No nos engañemos. Una gran parte de pacientes oncológicos se plantearán, lo quieran o no, la posibilidad de morir. Una relación indeseada y compleja con la muerte sobre la que resulta conveniente reflexionar. En todo caso:

1. Es importante consultar con el equipo terapéutico toda aquella información que nos permita afrontar los riesgos reales y calibrar objetivamente nuestra situación. En ocasiones, nuestros temores y miedos pierden parte de su potencia en el diálogo con los profesionales.

2. Entablar una lucha contra la idea de muerte con la pretensión que desaparezca resulta un ejercicio inútil, cuando no perjudicial. Los pensamientos en torno al morir permanecerán con nosotros durante un tiempo; no se trata de aceptar sin más su dolorosa presencia, sino de darles la importancia justa y convivir con ellos con naturalidad.

3. Pensar en la muerte restringe nuestras actividades y experiencias. Pese a ella, planifiquemos de forma realista actividades futuras y proyectémonos temporalmente formulando objetivos y deseos.

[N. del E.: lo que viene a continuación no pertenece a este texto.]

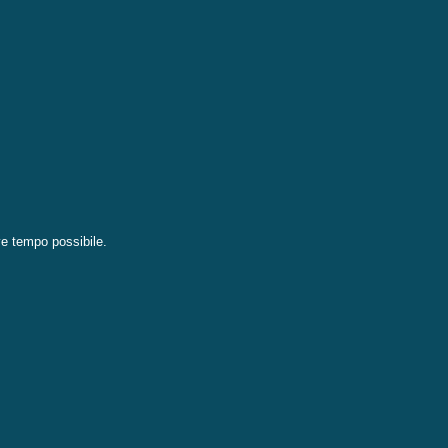
eve tempo possibile.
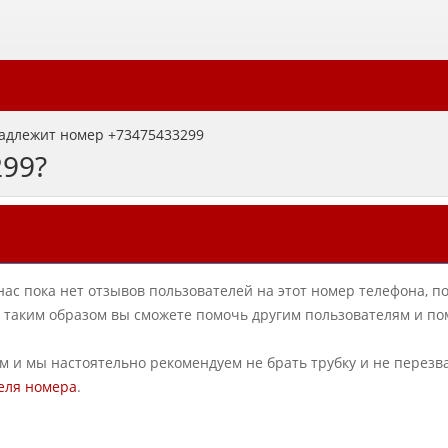
адлежит номер +73475433299
299?
нас пока нет отзывов пользователей на этот номер телефона, п
в, таким образом вы сможете помочь другим пользователям и по
ым и мы настоятельно рекомендуем не брать трубку и не перезв
еля номера
.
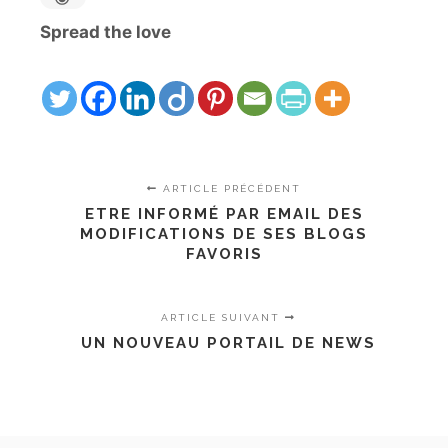
Spread the love
ARTICLE PRÉCÉDENT
ETRE INFORMÉ PAR EMAIL DES
MODIFICATIONS DE SES BLOGS
FAVORIS
ARTICLE SUIVANT
UN NOUVEAU PORTAIL DE NEWS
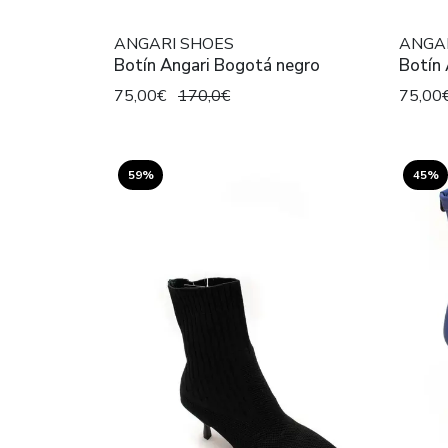
ANGARI SHOES
ANGA
Botín Angari Bogotá negro
Botín 
75,00€
170,0€
75,00
59%
45%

4. Compartir, comunicar el sufrimiento, exponer nuestros temores a la personas de nuestro entorno íntimo. Es cierto que muchas de las experiencias oncológicas resultan difíciles de entender para aquellos que no sufren la enfermedad y sus respuestas pueden no ser del todo adecuadas, pero el simple hecho de poder hablar sobre el morir posiblemente tenga efectos terapéuticos.

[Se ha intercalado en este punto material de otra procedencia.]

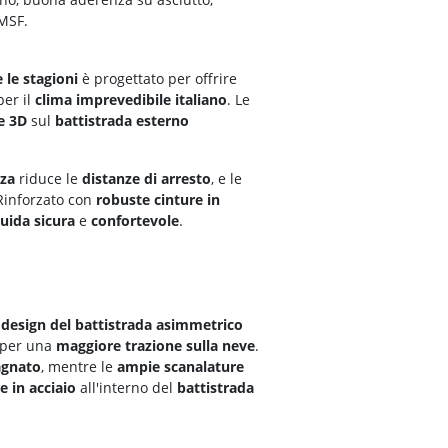
PMSF.
 le stagioni
è progettato per offrire
per il
clima imprevedibile italiano
. Le
e 3D
sul
battistrada esterno
nza
riduce le
distanze di arresto
, e le
 Rinforzato con
robuste cinture in
uida sicura
e
confortevole
.
l
design del battistrada asimmetrico
per una
maggiore trazione sulla neve
.
agnato
, mentre le
ampie scanalature
e in acciaio
all'interno del
battistrada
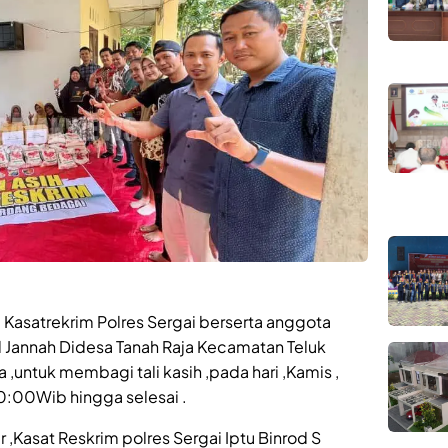
Kasatrekrim Polres Sergai berserta anggota
l Jannah Didesa Tanah Raja Kecamatan Teluk
untuk membagi tali kasih ,pada hari ,Kamis ,
0:00Wib hingga selesai .
r ,Kasat Reskrim polres Sergai Iptu Binrod S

5. Identifica su presencia. Más allá de lo puramente biológico y psicológico, la muerte apela a nuestro yo espiritual, a nuestra capacidad de dar sentido a la vida, a trascender este plano de existencia y reconocernos como parte integrante de un todo. Atender a estas necesidades, ser conscientes de ellas es un proceso necesario para incrementar nuestro bienestar en el enfermar.

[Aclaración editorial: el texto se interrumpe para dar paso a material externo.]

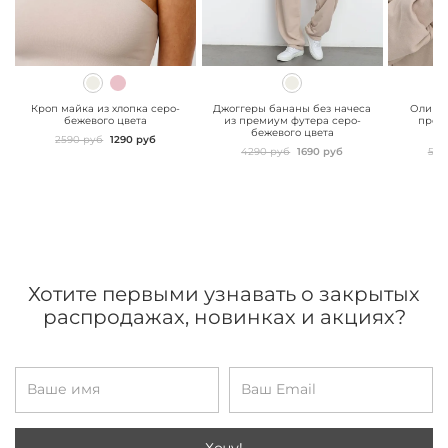
" class="js-prevent-
" class="js-prevent-
" class="
images">
images">
images"
Кроп майка из хлопка серо-
Джоггеры бананы без начеса
Олимпи
бежевого цвета
из премиум футера серо-
прем
бежевого цвета
б
2590 руб
1290 руб
4290 руб
1690 руб
549
Хотите первыми узнавать о закрытых
распродажах, новинках и акциях?
Хочу!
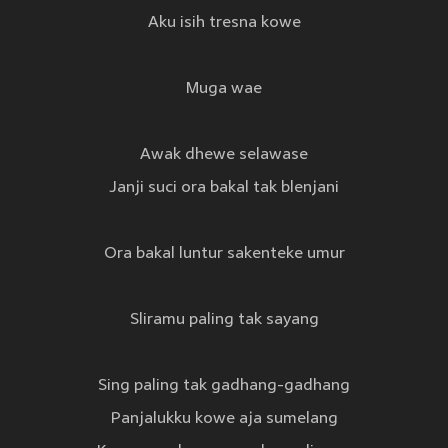
Aku isih tresna kowe
Muga wae
Awak dhewe selawase
Janji suci ora bakal tak blenjani
Ora bakal luntur sakenteke umur
Sliramu paling tak sayang
Sing paling tak gadhang-gadhang
Panjalukku kowe aja sumelang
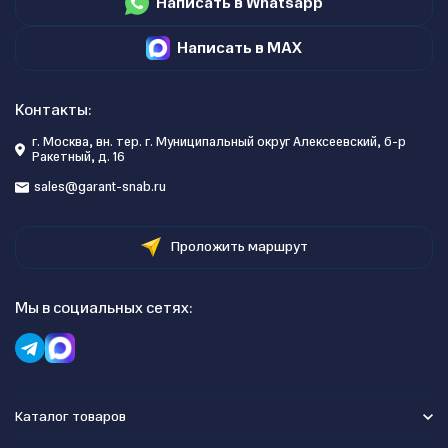
Написать в Whatsapp
Написать в MAX
Контакты:
г. Москва, вн. тер. г. Муниципальный округ Алексеевский, б-р
Ракетный, д. 16
sales@garant-snab.ru
Проложить маршрут
Мы в социальных сетях:
Каталог товаров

Cáncer y Muerte constituyen un binomio inseparable construido a lo largo de muchos siglos. Los avances biomédicos en la prevención y tratamiento de la enfermedad y el incremento de los índices de supervivencia trabajan intensamente en erosionar esta sombría relación, pero cabe suponer que tardaremos todavía un tiempo en poder romper el vínculo. Las pacientes con cáncer piensan sobre su posible muerte desde el momento del diagnóstico con más o menos intensidad, con más o menos malestar y angustia, en un ejercicio indeseado pero ineludible que remite a la fragilidad de la existencia. La idea de morir, esa invitada inoportuna, nos acompañará… inevitablemente.